12th Mar 2015, 21:24

Thanks for the advice! Warning noted.

13th Mar 2015, 10:54

It seems Cadillac can't win with some people. First they complain about them being outdated barges for the elderly, then when they update them with senseless sophistication similar to a German car - now people complain about them being too difficult and costly to work on.

14th Mar 2015, 13:01

I grew up with Cadlllacs. My parents bought them new since 1950. Those we knew for the decades following also did not do any of their own maintenance. You didn't see guys with these cars on jack stands, doing brake jobs and the like in their driveways. They went to the dealer and later a competent shop. The new cars were bought as a luxury car and you spent more than a new Buick for example, not to do oil changes and tune ups in the drive. Maybe it's a combination of prestige or accomplishment vs a luxury car purchase to skimp on labor costs involved.

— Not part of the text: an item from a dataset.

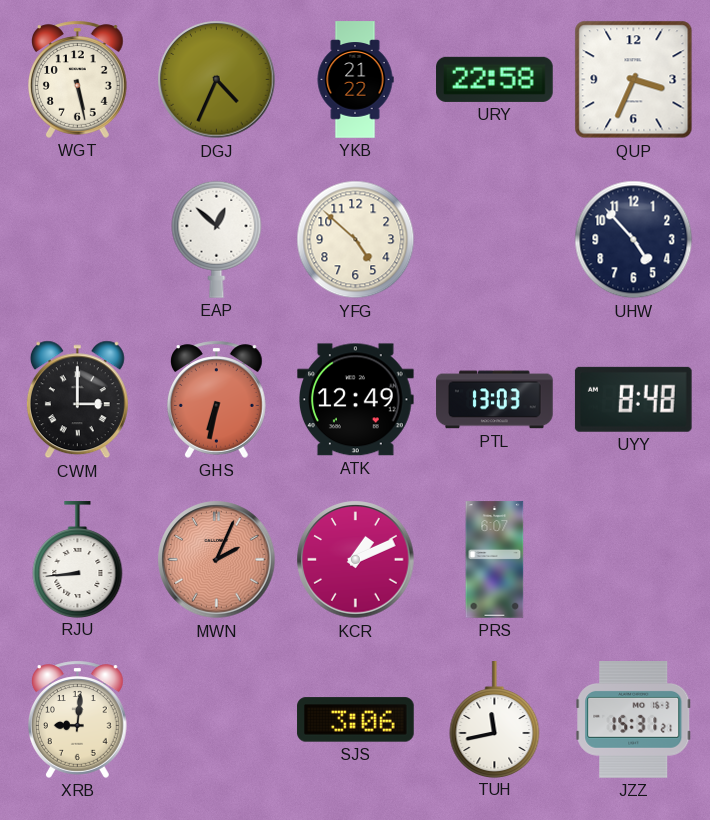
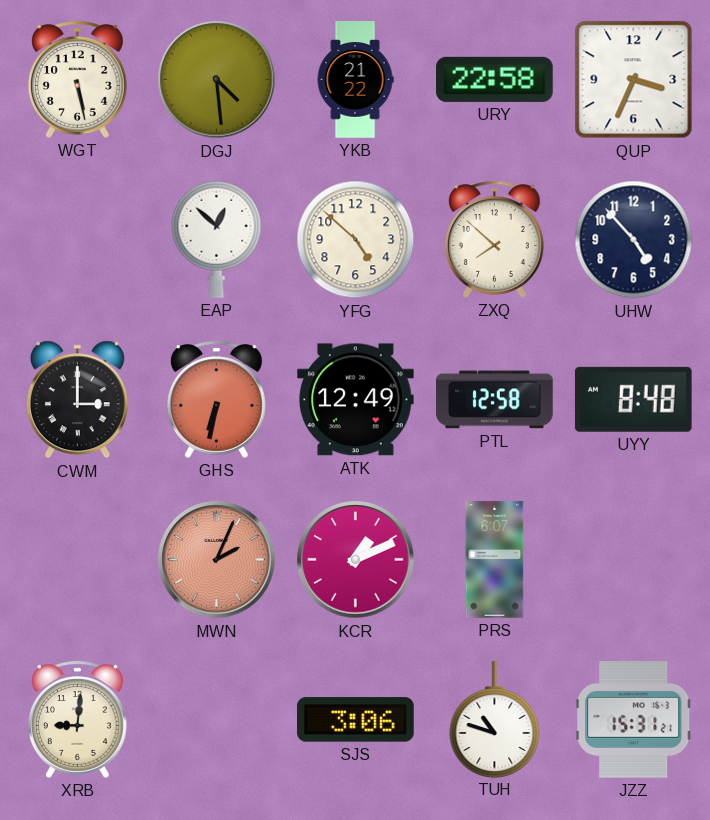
DGJ: 4:34 -> 4:29
ZXQ: none -> 7:52
PTL: 13:03 -> 12:58
RJU: 8:44 -> none
TUH: 11:43 -> 10:48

The other comment was that even in the 60s, few really wanted a used a Cadillac. At least in our region. Even one that was only a couple years old appeared dated. The model years were easy to tell apart. Today it's hard to tell the age on some Cadillacs. My point is that if you can afford to buy one, you should not care about MPG, gas or even repairs. You drop it off. Otherwise an Impala sedan for example is more for one on a budget. I wouldn't either bother with cars like Cadillacs or a new Lincoln. So complexity isn't really an issue. If you pay the big new price, you play, not work on your back with oil and grease. In reality you should not have any issues if you sell or trade when the new car warranty is about to expire.

10th Sep 2015, 00:33

I'm sorry about your negative experience. Most cars, regardless of make, are not engineered for owner replacement of ANYTHING! I have had (so far) a great experience with my '09 SRX. We love it and are considering the next gen 2016, (or is it 17?). Didja ever change the oil on a BMW? F that! Or work on a Lexus? Impossible! A car dealer's profit is (about) 70% from garage work. The inevitability of the foreign car invasion forced engineering to produce dealer repairs, and not just American - Government Motors, and Ford, but also the foreign Italian Chrysler/Dodge/Jeep (the Italians were given the auto that defeated them in WWII, donated to the Italians by "The High One"). I love Cadillac, not impressed with Gov't Motors...

14th Sep 2015, 17:41

Funny, back in the 50s the hot rodders routinely pulled simplistic Cadillac motors out for their projects. Backyard or in driveways. It was the very hot engine of the day. Then modified with period performance parts. Our family scoured junkyards with pull your own parts. Sometimes it was a day trip visiting others as well. There was a lot of customizing chop, channel, nose, decked, frenched, scalloped etc. Not everyone when presented with a challenge shies away from drive trains past or even today. GM LS engines are a very common engine swap today in a variety of classic cars for example.

4th Jun 2016, 03:22

The engineers at Cadillac know their main job is to keep their dealers profitable. You cannot own a Cadillac more than 6 years old that will not throw a new service engine code every 3 months. Trust me, 90 percent of these repair codes are big money repairs. Stay away from older Caddy's. They will only drive you to the poor farm.

8th Jun 2016, 11:47

My GM is a Corvette Grand Sport. 10 1/2 quarts of oil and 2 drain plugs. My earlier C5 had to be the easiest car ever to change the oil. It was 6 quarts. Filter and drain plug straight lined up together. I like doing maintenance and upgrades on my cars. But this one is so complex as a 4LT that paying the $140 oil change and filter is the only way to go. About the only thing I do is pull the bottom passenger side fuse to change my dual mode exhaust from mild to wild full time. If you have a scanner, some issues are pretty simple. Others you drop it off.